Saved data entries:
==*==

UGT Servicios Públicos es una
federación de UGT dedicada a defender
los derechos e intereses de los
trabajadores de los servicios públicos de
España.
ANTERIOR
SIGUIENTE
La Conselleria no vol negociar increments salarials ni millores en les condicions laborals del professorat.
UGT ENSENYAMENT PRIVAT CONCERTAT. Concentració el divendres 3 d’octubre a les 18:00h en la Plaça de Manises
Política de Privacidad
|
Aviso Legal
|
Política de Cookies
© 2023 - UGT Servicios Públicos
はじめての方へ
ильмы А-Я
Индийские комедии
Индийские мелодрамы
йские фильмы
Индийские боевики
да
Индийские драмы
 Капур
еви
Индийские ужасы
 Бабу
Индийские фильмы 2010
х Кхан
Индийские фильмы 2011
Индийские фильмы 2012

==*==

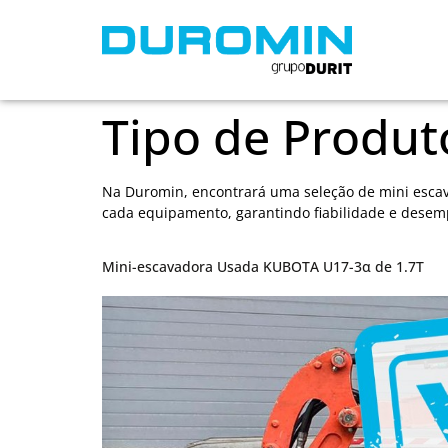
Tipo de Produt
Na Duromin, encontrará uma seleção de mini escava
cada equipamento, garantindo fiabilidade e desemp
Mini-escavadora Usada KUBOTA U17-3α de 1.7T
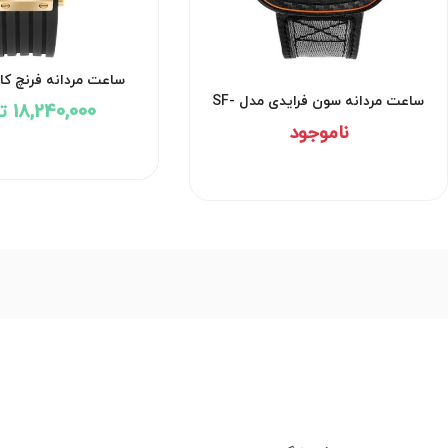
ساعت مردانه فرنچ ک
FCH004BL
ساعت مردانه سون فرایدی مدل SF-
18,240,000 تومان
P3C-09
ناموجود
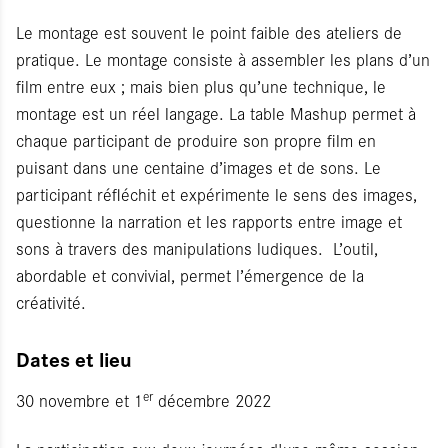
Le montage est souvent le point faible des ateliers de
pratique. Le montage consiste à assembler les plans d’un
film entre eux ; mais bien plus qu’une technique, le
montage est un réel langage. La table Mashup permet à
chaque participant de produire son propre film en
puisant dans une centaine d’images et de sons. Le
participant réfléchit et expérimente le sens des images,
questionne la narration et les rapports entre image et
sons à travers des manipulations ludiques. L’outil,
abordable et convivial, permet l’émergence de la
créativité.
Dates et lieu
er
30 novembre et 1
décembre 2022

==*==

WHAT IS BEING ASKED: Find the word "film" in the entries. Copy each line that holds it.

RESULT:
film entre eux ; mais bien plus qu’une technique, le
chaque participant de produire son propre film en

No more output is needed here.